Configurable CLI exit behavior for API errors (#211)

* feat: add --exit-code-on-api-error flag + Buildkite-aware infra error logging

Adds a configurable exit code for API/infrastructure failures so CI pipelines
can distinguish them from blocking security findings (exit 1), without changing
any default behavior.

- New CliConfig field exit_code_on_api_error (default 3) + --exit-code-on-api-error
  flag. The CLI already exited 3 on unexpected errors; this just makes that code
  configurable (e.g. remap to a Buildkite soft_fail code, or 0 to swallow).
- New _emit_infrastructure_error helper + IS_BUILDKITE gate: emits Buildkite log
  section markers (^^^ +++ / --- ⚠️) and a soft_fail hint when running in
  Buildkite; plain log.error elsewhere so markers don't leak as literal text.
- Wire the top-level generic-exception handler in cli() through the helper and
  the configurable code.

Deliberately NON-breaking for 2.3.x:
- --disable-blocking STILL forces exit 0 for all outcomes and takes precedence
  over --exit-code-on-api-error (documented in the flag help so the two aren't
  combined by mistake).
- Default exit codes are unchanged; the exit code only changes when the user
  explicitly passes the flag.

The breaking variant (infra errors bypassing --disable-blocking, distinct
RequestTimeoutExceeded handling, exit 1 -> 3 for diff API failures) is
intentionally deferred to a future 3.0 release.

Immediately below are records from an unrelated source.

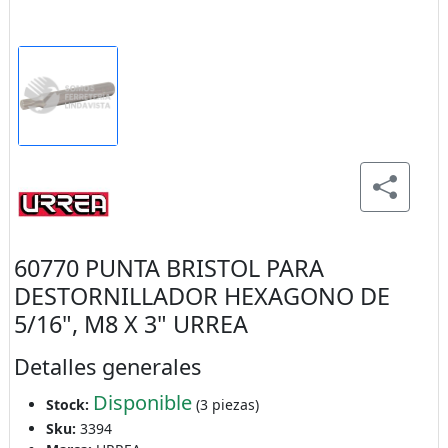
60770 PUNTA BRISTOL PARA
DESTORNILLADOR HEXAGONO DE
5/16", M8 X 3" URREA
Detalles generales
Disponible
Stock:
(3 piezas)
Sku:
3394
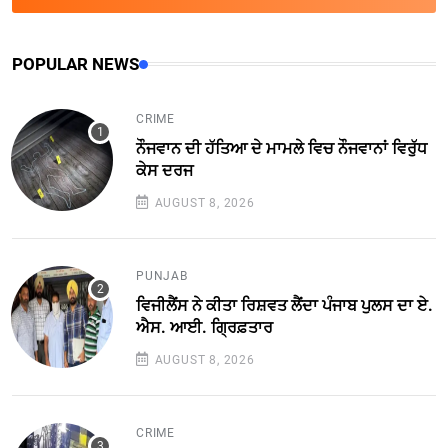
POPULAR NEWS
CRIME
ਨੌਜਵਾਨ ਦੀ ਹੱਤਿਆ ਦੇ ਮਾਮਲੇ ਵਿਚ ਨੌਜਵਾਨਾਂ ਵਿਰੁੱਧ
ਕੇਸ ਦਰਜ
AUGUST 8, 2026
PUNJAB
ਵਿਜੀਲੈਂਸ ਨੇ ਕੀਤਾ ਰਿਸ਼ਵਤ ਲੈਂਦਾ ਪੰਜਾਬ ਪੁਲਸ ਦਾ ਏ.
ਐਸ. ਆਈ. ਗ੍ਰਿਫ਼ਤਾਰ
AUGUST 8, 2026
CRIME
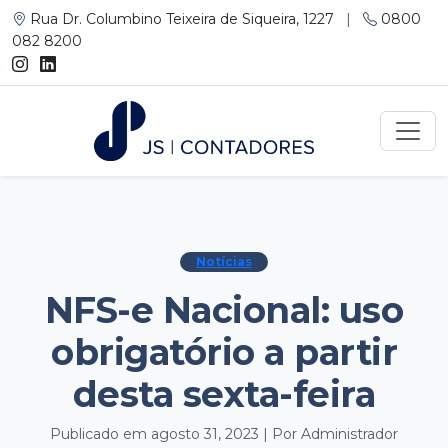
Rua Dr. Columbino Teixeira de Siqueira, 1227
|
0800
082 8200
Notícias
NFS-e Nacional: uso
obrigatório a partir
desta sexta-feira
Publicado em agosto 31, 2023 | Por Administrador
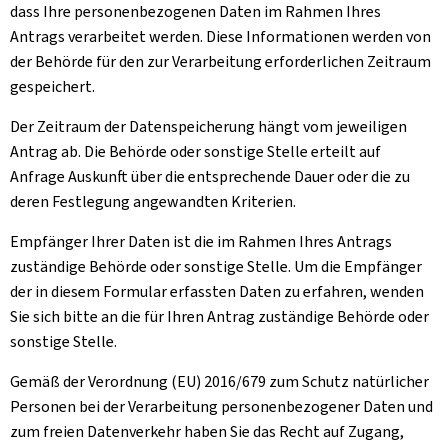
dass Ihre personenbezogenen Daten im Rahmen Ihres
Antrags verarbeitet werden. Diese Informationen werden von
der Behörde für den zur Verarbeitung erforderlichen Zeitraum
gespeichert.
Der Zeitraum der Datenspeicherung hängt vom jeweiligen
Antrag ab. Die Behörde oder sonstige Stelle erteilt auf
Anfrage Auskunft über die entsprechende Dauer oder die zu
deren Festlegung angewandten Kriterien.
Empfänger Ihrer Daten ist die im Rahmen Ihres Antrags
zuständige Behörde oder sonstige Stelle. Um die Empfänger
der in diesem Formular erfassten Daten zu erfahren, wenden
Sie sich bitte an die für Ihren Antrag zuständige Behörde oder
sonstige Stelle.
Gemäß der Verordnung (EU) 2016/679 zum Schutz natürlicher
Personen bei der Verarbeitung personenbezogener Daten und
zum freien Datenverkehr haben Sie das Recht auf Zugang,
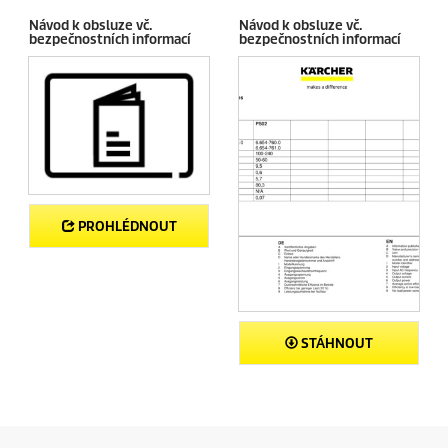
c
Návod k obsluze vč.
Návod k obsluze vč.
e
bezpečnostních informací
bezpečnostních informací
n
z
e
PROHLÉDNOUT
STÁHNOUT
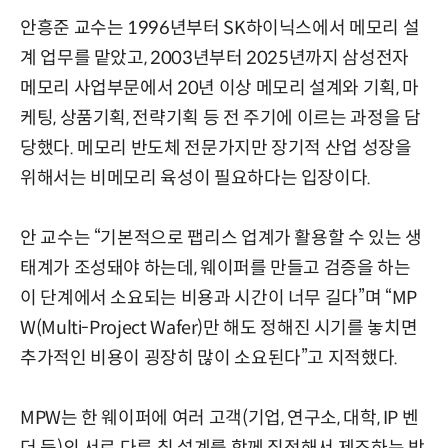
안흥준 교수는 1996년부터 SK하이닉스에서 메모리 설
계 업무를 맡았고, 2003년부터 2025년까지 삼성전자
메모리 사업부문에서 20년 이상 메모리 설계와 기획, 마
케팅, 상품기획, 전략기획 등 전 주기에 이르는 과정을 담
당했다. 메모리 반도체 전문가지만 장기적 산업 성장을
위해서는 비메모리 육성이 필요하다는 입장이다.
안 교수는 “기본적으로 팹리스 업계가 활용할 수 있는 생
태계가 조성돼야 하는데, 웨이퍼를 만들고 검증을 하는
이 단계에서 소요되는 비용과 시간이 너무 길다”며 “MP
W(Multi-Project Wafer)만 해도 정해진 시기를 놓치면
추가적인 비용이 굉장히 많이 소요된다”고 지적했다.
MPW는 한 웨이퍼에 여러 고객(기업, 연구소, 대학, IP 벤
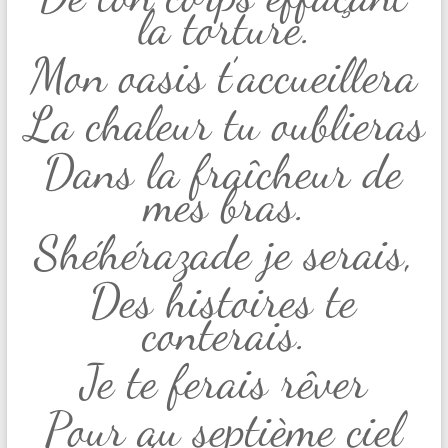
la torture.
Mon oasis t’accueillera
La chaleur tu oublieras
Dans la fraîcheur de
mes bras.
Shéhérazade je serais,
Des histoires te
conterais.
Je te ferais rêver
Pour au septième ciel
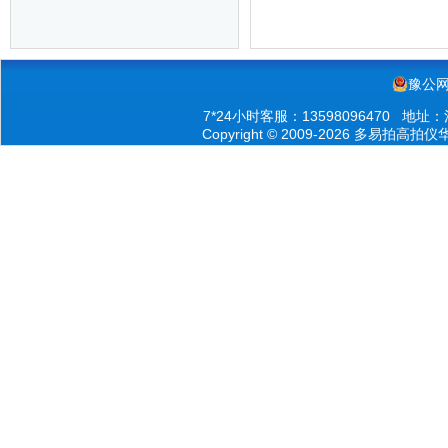
豫公网安
7*24小时客服：13598096470 
Copyright © 2009-2026 多易拍高拍仪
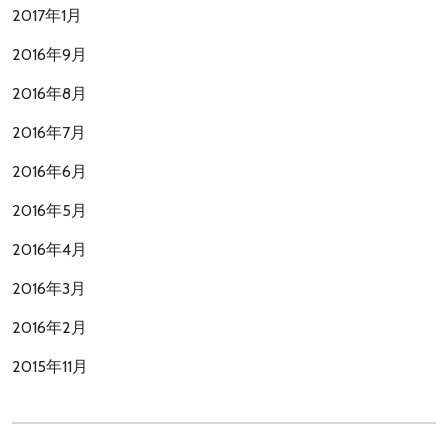
2017年1月
2016年9月
2016年8月
2016年7月
2016年6月
2016年5月
2016年4月
2016年3月
2016年2月
2015年11月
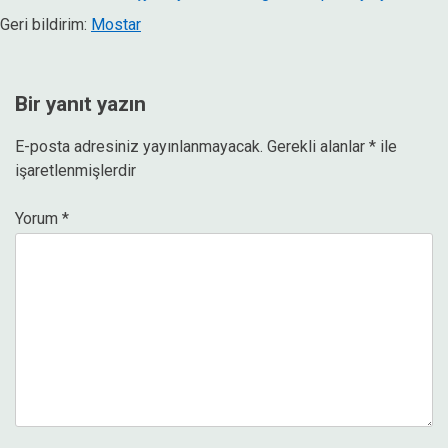
Geri bildirim:
Mostar
Bir yanıt yazın
E-posta adresiniz yayınlanmayacak.
Gerekli alanlar
*
ile
işaretlenmişlerdir
Yorum
*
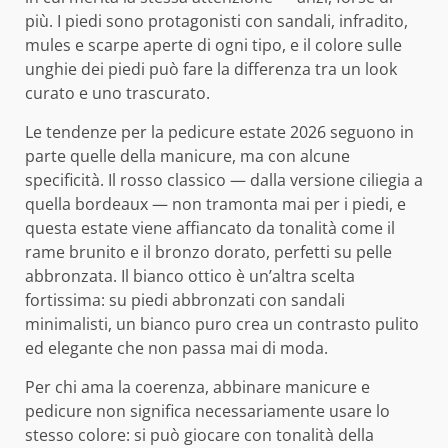
più. I piedi sono protagonisti con sandali, infradito,
mules e scarpe aperte di ogni tipo, e il colore sulle
unghie dei piedi può fare la differenza tra un look
curato e uno trascurato.
Le tendenze per la pedicure estate 2026 seguono in
parte quelle della manicure, ma con alcune
specificità. Il rosso classico — dalla versione ciliegia a
quella bordeaux — non tramonta mai per i piedi, e
questa estate viene affiancato da tonalità come il
rame brunito e il bronzo dorato, perfetti su pelle
abbronzata. Il bianco ottico è un’altra scelta
fortissima: su piedi abbronzati con sandali
minimalisti, un bianco puro crea un contrasto pulito
ed elegante che non passa mai di moda.
Per chi ama la coerenza, abbinare manicure e
pedicure non significa necessariamente usare lo
stesso colore: si può giocare con tonalità della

Signed-off-by: lelia <2418071+lelia@users.noreply.github.com>

* feat(config): auto-truncate commit messages over 200 chars

The --commit-message flag passes its value directly into the API request URL
as a query parameter with no length limit. AI-generated commit messages and
the common CI pattern of concatenating $BUILDKITE_BUILD_NUMBER + $BUILDKITE_MESSAGE
can easily exceed URL length limits, producing HTTP 413 errors.

The 413 originates from an infrastructure-layer URL length limit (nginx/Cloudflare),
not application-level validation -- confirmed via inspection of the Socket API route
handler, which has no constraint on commit_message (unlike committers, which enforces
<= 200 chars and returns a clean 400).

200 chars chosen as a conservative defensive ceiling given URL encoding can 2-3x
raw character count. No customer should ever want a 2000-character commit message
in their scan metadata.

A backend-side validation (returning 400 instead of 413) is filed as a follow-on
for the depscan API team.

Motivated by customer incidents (Plaid).

Signed-off-by: lelia <2418071+lelia@users.noreply.github.com>

* pass timeout through SDK diff requests

Signed-off-by: lelia <2418071+lelia@users.noreply.github.com>

* fix: propagate --exclude-license-details to the full-scan diff request

The full-scan diff comparison ignored --exclude-license-details: the flag was
applied to full-scan params and report URLs but never forwarded to the
fullscans.stream_diff request, so diff comparisons always fetched license
details regardless of the flag.

Thread it through get_added_and_removed_packages -> stream_diff via a new
include_license_details param (defaulting True to preserve current behavior).

Non-breaking: the APIFailure handling at this call site is deliberately left
as-is (exit 1, --disable-blocking -> 0). Re-routing diff APIFailures through
the top-level exit-3 path is part of the 3.0 exit-code change, not this one.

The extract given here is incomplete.